Commit Graph

218 Commits

Author SHA1 Message Date
cedar101 58f06e6180 Korean support (#3901)
* start lang/ko

* add test codes

* using natto-py

* add test_ko_tokenizer_full_tags()

* spaCy contributor agreement

* external dependency for ko

* collections.namedtuple for python version < 3.5

* case fix

* tuple unpacking

* add jongseong(final consonant)

* apply mecab option

* Remove Pipfile for now


Co-authored-by: Ines Montani <ines@ines.io>
2019-07-09 22:23:16 +02:00
Alex a795fbd3b2 added contributor agreement ameyuuno.md (#3925)
@ines hi! 
I asked to change my username (yuukos -> ameyuuno). So I added a new contributor agreement.
2019-07-09 10:09:52 +02:00
Joshua Smith e8420ab2b7 Added support for serializing overwrite and ent_id_sep (#3918)
* Perserve flags in EntityRuler

The EntityRuler (explosion/spaCy#3526) does not preserve
overwrite flags (or `ent_id_sep`) when serialized.  This
commit adds support for serialization/deserialization preserving
overwrite and ent_id_sep flags.

* add signed contributor agreement

* flake8 cleanup

mostly blank line issues.

* mark test from the issue as needing a model

The test from the issue needs some language model for serialization
but the test wasn't originally marked correctly.

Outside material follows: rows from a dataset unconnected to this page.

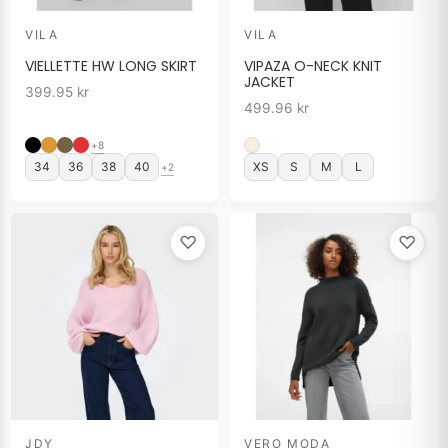
VILA
VILA
VIELLETTE HW LONG SKIRT
VIPAZA O-NECK KNIT
JACKET
399.95
kr
499.96
kr
+8
34
36
38
40
XS
S
M
L
+2
♡
♡
JDY
VERO MODA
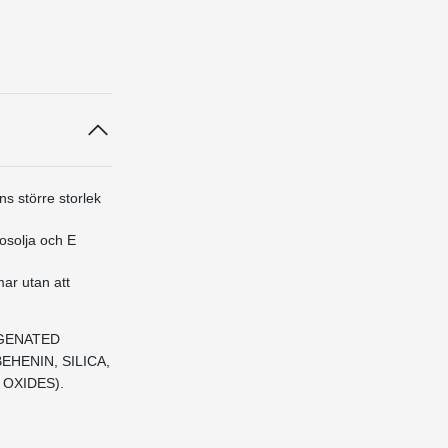
s större storlek
osolja och E
mar utan att
OGENATED
HENIN, SILICA,
 OXIDES).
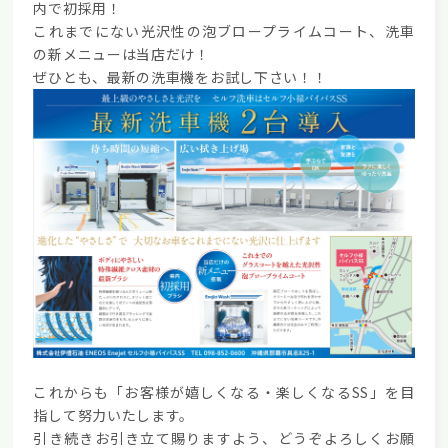
内で初採用！
これまでにない光沢性の泡ブロープライムコート、洗車
の新メニューは当店だけ！
ぜひとも、最新の洗車機をお試し下さい！！
これからも「お客様が嬉しくなる・楽しくなるSS」を目
指して努力いたします。
引き続きお引き立て賜りますよう、どうぞよろしくお願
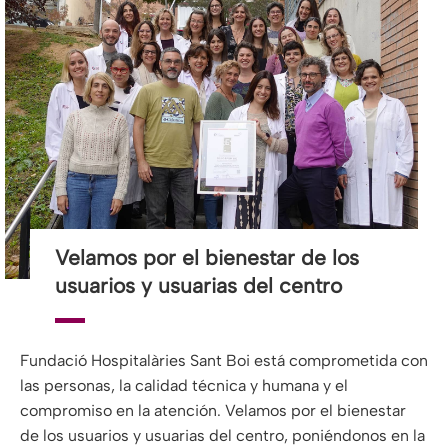
Velamos por el bienestar de los
usuarios y usuarias del centro
Fundació Hospitalàries Sant Boi está comprometida con
las personas, la calidad técnica y humana y el
compromiso en la atención. Velamos por el bienestar
de los usuarios y usuarias del centro, poniéndonos en la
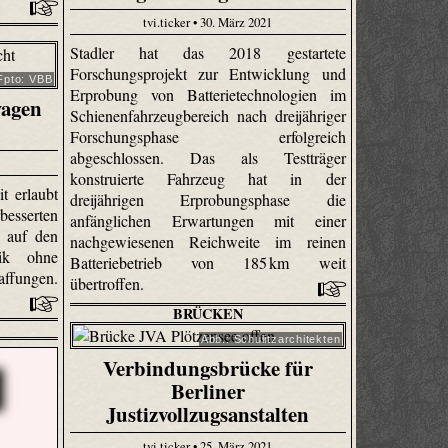
tvi.ticker • 30. März 2021
Stadler hat das 2018 gestartete
Forschungsprojekt zur Entwicklung und
Fpto: VBB
Erprobung von Batterietechnologien im
wagen
Schienenfahrzeugbereich nach dreijähriger
Forschungsphase erfolgreich
abgeschlossen. Das als Testträger
konstruierte Fahrzeug hat in der
t erlaubt
dreijährigen Erprobungsphase die
esserten
anfänglichen Erwartungen mit einer
 auf den
nachgewiesenen Reichweite im reinen
ik ohne
Batteriebetrieb von 185 km weit
ffungen.
übertroffen.
BRÜCKEN
Abb.: Schulitzarchitekten
Verbindungsbrücke für
Berliner
Justizvollzugsanstalten
tvi.ticker • 25. März 2021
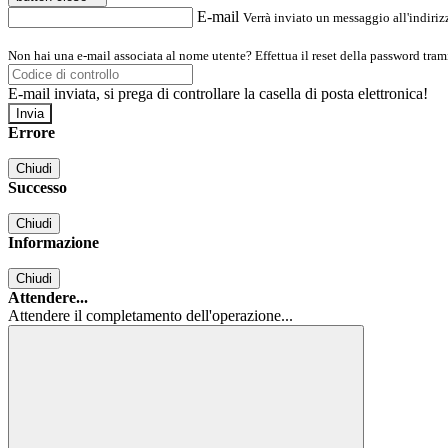
E-mail
Verrà inviato un messaggio all'indirizz
Non hai una e-mail associata al nome utente? Effettua il reset della password tram
E-mail inviata, si prega di controllare la casella di posta elettronica!
Errore
Chiudi
Successo
Chiudi
Informazione
Chiudi
Attendere...
Attendere il completamento dell'operazione...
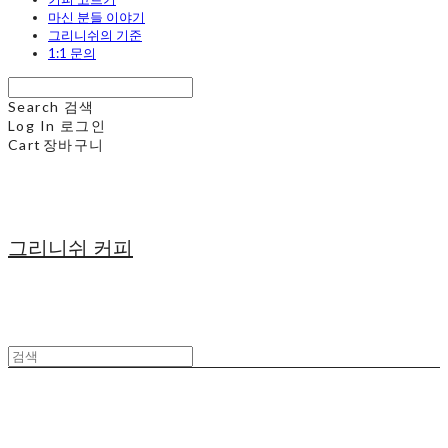
마신 분들 이야기
그리니쉬의 기준
1:1 문의
Search
검색
Log In
로그인
Cart
장바구니
그리니쉬 커피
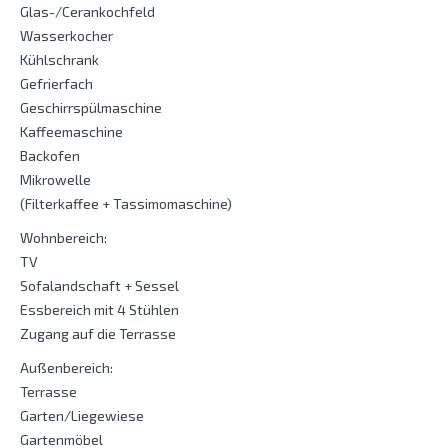
Glas-/Cerankochfeld
Wasserkocher
Kühlschrank
Gefrierfach
Geschirrspülmaschine
Kaffeemaschine
Backofen
Mikrowelle
(Filterkaffee + Tassimomaschine)
Wohnbereich:
TV
Sofalandschaft + Sessel
Essbereich mit 4 Stühlen
Zugang auf die Terrasse
Außenbereich:
Terrasse
Garten/Liegewiese
Gartenmöbel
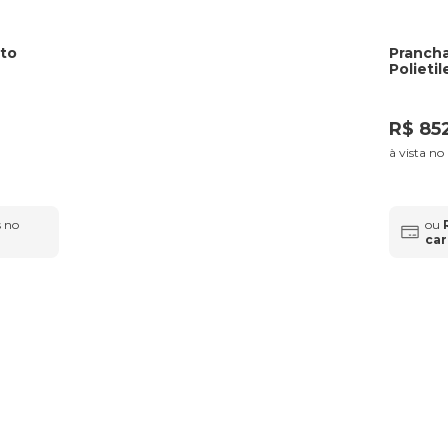
lto
Prancha
Polieti
R$
85
à vista no
 no
ou
car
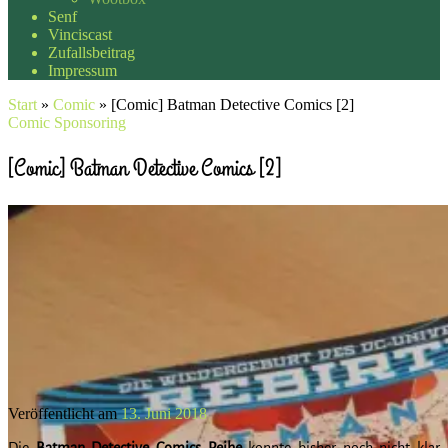
Senf
Vinciscast
Zufallsbeitrag
Impressum
Start
»
Comic
»
[Comic] Batman Detective Comics [2]
Comic
Sponsoring
[Comic] Batman Detective Comics [2]
Veröffentlicht am
13. Juni 2018
Die
Batman Detective Comics Reihe
konnte bisher noch nicht klar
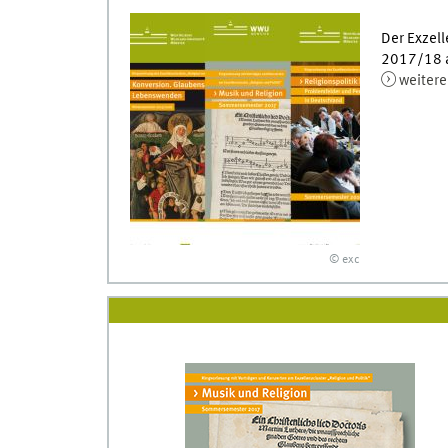
Der Exzell
2017/18 a
weitere
© exc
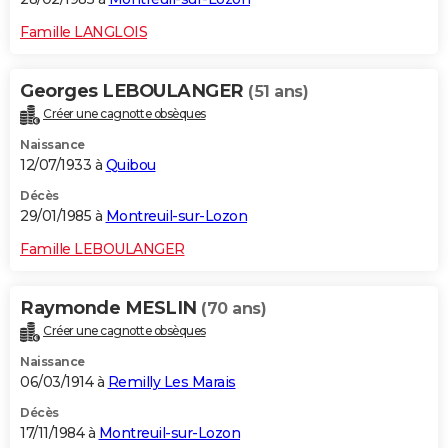
Famille LANGLOIS
Georges LEBOULANGER
(51 ans)
Créer une cagnotte obsèques
Naissance
12/07/1933 à
Quibou
Décès
29/01/1985 à
Montreuil-sur-Lozon
Famille LEBOULANGER
Raymonde MESLIN
(70 ans)
Créer une cagnotte obsèques
Naissance
06/03/1914 à
Remilly Les Marais
Décès
17/11/1984 à
Montreuil-sur-Lozon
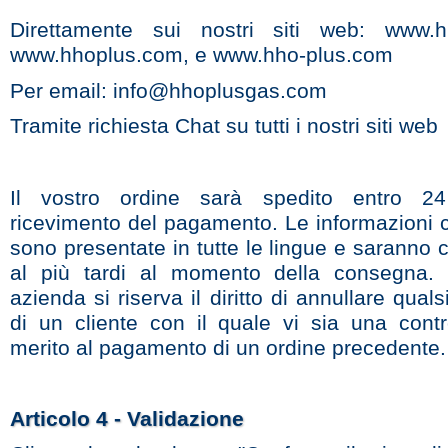
Direttamente sui nostri siti web: www.hh
www.hhoplus.com, e www.hho-plus.com
Per email: info@hhoplusgas.com
Tramite richiesta Chat su tutti i nostri siti web
Il vostro ordine sarà spedito entro 2
ricevimento del pagamento. Le informazioni c
sono presentate in tutte le lingue e saranno
al più tardi al momento della consegna. 
azienda si riserva il diritto di annullare quals
di un cliente con il quale vi sia una contr
merito al pagamento di un ordine precedente.
Articolo 4 - Validazione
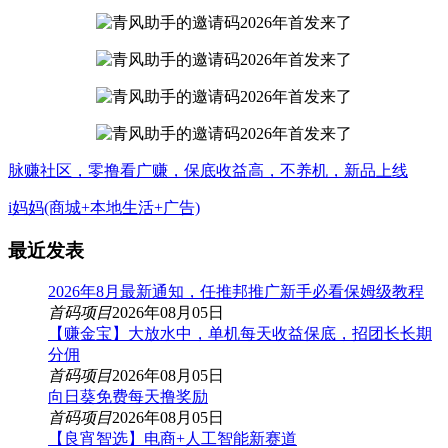
脉赚社区，零撸看广赚，保底收益高，不养机，新品上线
i妈妈(商城+本地生活+广告)
最近发表
2026年8月最新通知，任推邦推广新手必看保姆级教程
首码项目
2026年08月05日
【赚金宝】大放水中，单机每天收益保底，招团长长期
分佣
首码项目
2026年08月05日
向日葵免费每天撸奖励
首码项目
2026年08月05日
【良宵智选】电商+人工智能新赛道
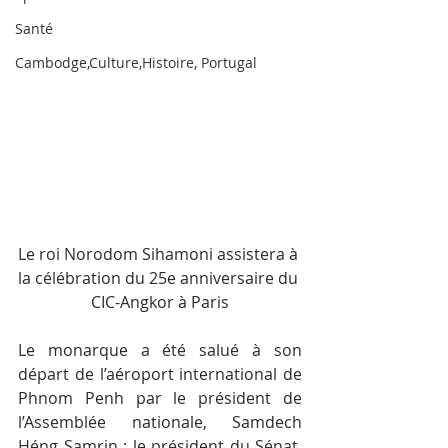
Santé
Cambodge,Culture,Histoire, Portugal
Le roi Norodom Sihamoni assistera à 
la célébration du 25e anniversaire du 
CIC-Angkor à Paris
Le monarque a été salué à son 
départ de l’aéroport international de 
Phnom Penh par le président de 
l’Assemblée nationale, Samdech 
Héng Samrin ; le président du Sénat,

* remove unneeded model loading

The model didn't need to be loaded, and I replaced it with
a change that doesn't require it (using existings fixtures)

* change tempdir handling to be compatible with python 2.7

* Adds code to handle item saved before this change.

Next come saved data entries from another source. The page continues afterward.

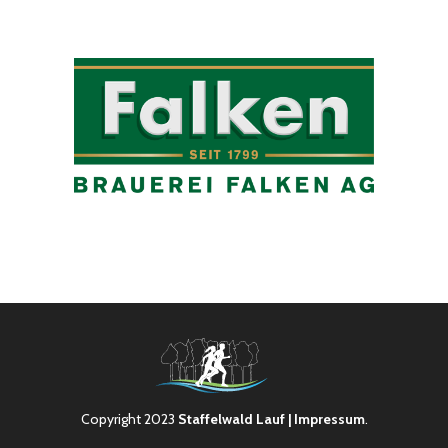
Copyright 2023
Staffelwald Lauf
| Impressum
.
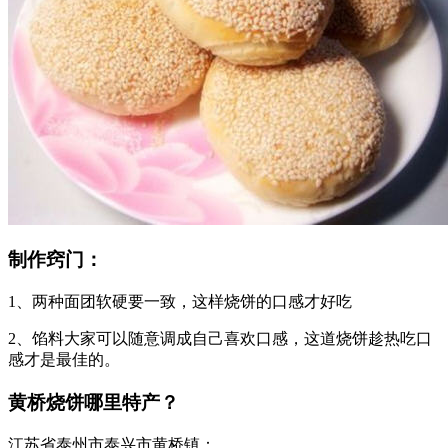
制作窍门：
1、两种面团软硬要一致，这样烧饼的口感才好吃
2、馅料大家可以随意调成自己喜欢口感，这道烧饼趁热吃口
感才是最佳的。
黄桥烧饼哪里特产？
江苏省泰州市泰兴市黄桥镇：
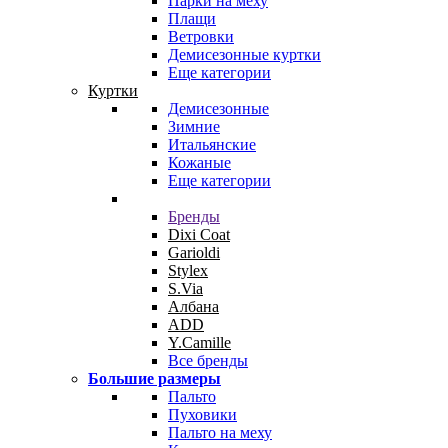
Парки на меху
Плащи
Ветровки
Демисезонные куртки
Еще категории
Куртки
Демисезонные
Зимние
Итальянские
Кожаные
Еще категории
Бренды
Dixi Coat
Garioldi
Stylex
S.Via
Албана
ADD
Y.Camille
Все бренды
Большие размеры
Пальто
Пуховики
Пальто на меху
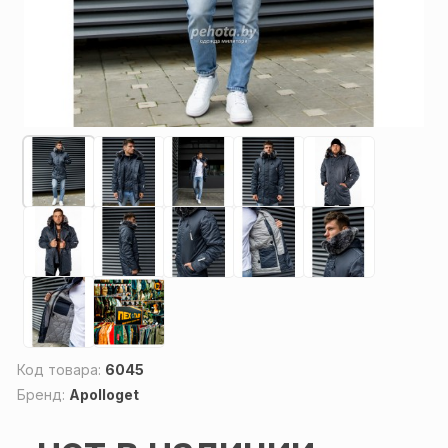
Код товара:
6045
Бренд:
Apolloget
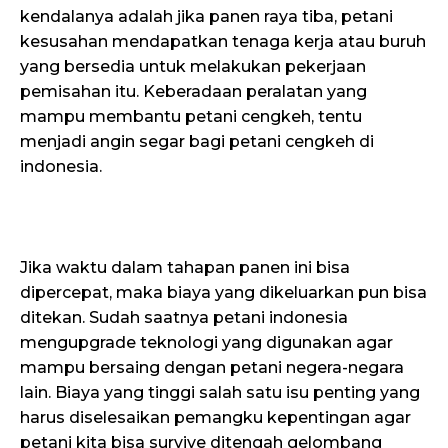
kendalanya adalah jika panen raya tiba, petani
kesusahan mendapatkan tenaga kerja atau buruh
yang bersedia untuk melakukan pekerjaan
pemisahan itu. Keberadaan peralatan yang
mampu membantu petani cengkeh, tentu
menjadi angin segar bagi petani cengkeh di
indonesia.
Jika waktu dalam tahapan panen ini bisa
dipercepat, maka biaya yang dikeluarkan pun bisa
ditekan. Sudah saatnya petani indonesia
mengupgrade teknologi yang digunakan agar
mampu bersaing dengan petani negera-negara
lain. Biaya yang tinggi salah satu isu penting yang
harus diselesaikan pemangku kepentingan agar
petani kita bisa survive ditengah gelombang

This code chanes how the save files are handled and how the bytes
are stored as well.  This code adds check to dispatch correctly
if it encounters bytes or files saved in the old format (and tests
for those cases).

* use util function for tempdir management

Updated after PR comments: this code now uses the make_tempdir function from util
instead of doing it by hand.
2019-07-08 17:28:28 +02:00
Knut O. Hellan a54f0cfc2b Norwegian tweaks (#3894)
* Norwegian fix

Add support for alternative past tense verb form (vaska).

* Norwegian months

Add all Norwegian months to tokenizer excpetions.

* More Norwegian abbreviations

Add more Norwegian abbreviations to tokenizer_exceptions.

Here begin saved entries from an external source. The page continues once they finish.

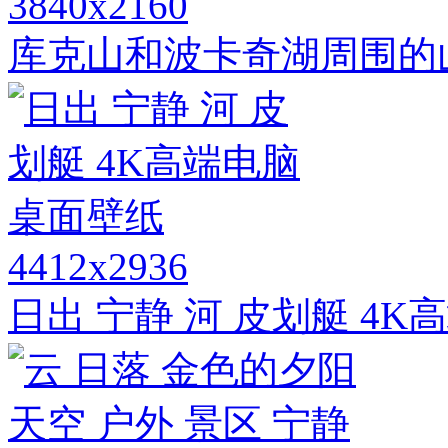
3840x2160
库克山和波卡奇湖周围的山
4412x2936
日出 宁静 河 皮划艇 4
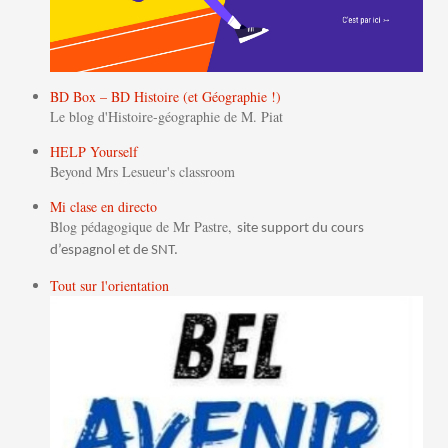
BD Box – BD Histoire (et Géographie !)
Le blog d'Histoire-géographie de M. Piat
HELP Yourself
Beyond Mrs Lesueur's classroom
Mi clase en directo
Blog pédagogique de Mr Pastre,
site support du cours
d’espagnol et de SNT.
Tout sur l'orientation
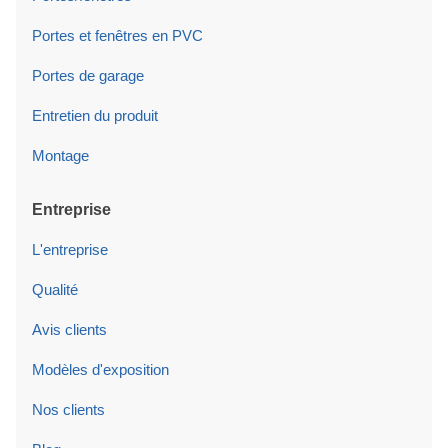
Portes et fenêtres en PVC
Portes de garage
Entretien du produit
Montage
Entreprise
L'entreprise
Qualité
Avis clients
Modèles d'exposition
Nos clients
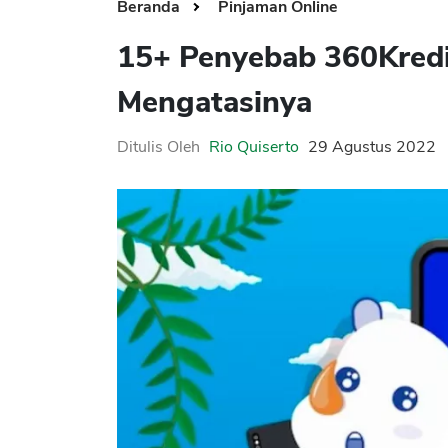
Beranda
Pinjaman Online
15+ Penyebab 360Kredi
Mengatasinya
Ditulis Oleh
Rio Quiserto
29 Agustus 2022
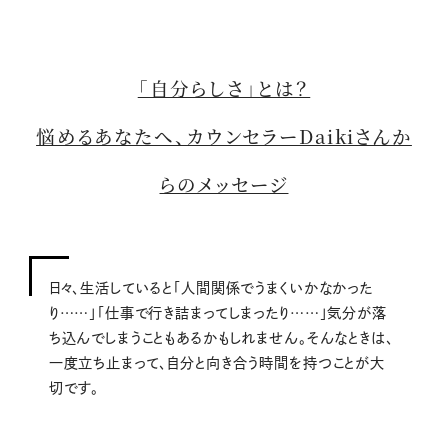
「自分らしさ」とは？
悩めるあなたへ、カウンセラーDaikiさんか
らのメッセージ
日々、生活していると「人間関係でうまくいかなかった
り……」「仕事で行き詰まってしまったり……」気分が落
ち込んでしまうこともあるかもしれません。そんなときは、
一度立ち止まって、自分と向き合う時間を持つことが大
切です。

* Contributor agreement khellan

Add signed contributor agreement for khellan (Knut O. Hellan).
2019-07-08 10:28:47 +02:00
Patrick Hogan 8c0586fd9c Update example and sign contributor agreement (#3916)
* Sign contributor agreement for askhogan

* Remove unneeded `seen_tokens` which is never used within the scope
2019-07-08 10:27:20 +02:00
Rokas Ramanauskas 61ce126d4c Lithuanian language support (#3895)
* initial LT lang support

* Added more stopwords. Started setting up some basic test environment (not complete)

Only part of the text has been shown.